It’s been a very interesting week to say the least, I finally am going to update the blogging world a major transition is happening for me-I’m moving! From my parent’s home to a place of my own, well, with roommates, I’ll be moving in with friends of one of my best college friends. And I am so excited 🙂
And as Thanksgiving is now behind us, Turkey leftovers are in the fridge (along with the gravy, mashed potatoes, green beans, rolls, mac and cheese, and all the many pies unless you kept it simple and put it in one container), I am reflecting about this year and what I am thankful for.
The post graduate life is so tricky, every decision feels so big and there are many: should I continue my education? Should I take this job? Should I hold out for something better? Why does every job need more experience than I could possibly have? What do I want to do with my life? Should I date this person? Should I even be considering marriage? Who are the people I should keep in my life? Will I ever move out of my parent’s house? And: What is God’s desire for my life?
As I’m approaching moving and have already hit upon some major milestones in the last 6 months: getting into a serious relationship, graduating college, getting engaged, starting my post-college work life, and now moving out of my parent’s home, I am so thankful for the opportunities in my life and God’s clear hand in everything. And in my gratitude I want to help those who are going through their own major life transitions and offer advice on how I’ve handled them.
Pray. I know some of my readers may not be practicing Christians, but I know God is active in our world. More than asking him to make things happen, I pray for wisdom, grace, discretion, and that love would guide all I do. More than anything I just talk. Talk about my feelings, talk about what he thinks is best, and when all else fails I thank him that I have the opportunity because that is something to be grateful for.
Read the Bible. The words of the saints who have had to make major decisions can guide you in your own decision making. Think about it: Abraham moved to an TBD location, Esther risked her life for her people, Moses had to go back home, and even Jesus chose to be a Rabbi rather than follow in his father’s profession.
Talk to your loved ones. Don’t feel like you have to go through any of this alone. We were meant to be people of community and to learn from others mistakes and victories. Your parents do actually know a thing or two. Talk to those you trust and talk to people who can give you a variety of perspectives.
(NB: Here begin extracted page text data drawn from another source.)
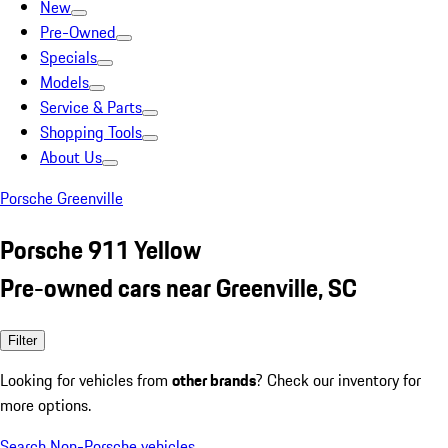
New
Pre-Owned
Specials
Models
Service & Parts
Shopping Tools
About Us
Porsche Greenville
Porsche 911 Yellow
Pre-owned cars near Greenville, SC
Filter
Looking for vehicles from
other brands
? Check our inventory for
more options.
Search Non-Porsche vehicles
Don’t be afraid to talk to your friend who’s going through similar things as well as your aunt who’s very established in life.
Get counseling. Seriously if you are just having issues as you are making major life transitions get some professional help. There is no shame in saying I am not handling things well. There is no shame with equipping yourself better for change and life transitions. I went into counseling in the weeks leading up to graduation, and I would do it again. Seriously.
Take care of yourself. Sleep, exercise, and good eating habits, go a long way for making life in general and major transitions that much easier. Cranky, lethargic, hungry people don’t make good decisions and worse they don’t handle stress well. So remember get your sleep, it could save your life.
Of course there’s more that can be done when facing a major life transition (and sometimes taking some time away from the transition and watching a funny video is the best thing you can do), but these are practices I have leaned on in the midst of a major transition. Too bad there isn’t someone who can do all my packing for me.
As the holiday season approaches and we’re still all trying to figure out moving through life and being the people we want to be don’t forget, you’re not alone and it’s totally okay to have that chocolate chip cookie.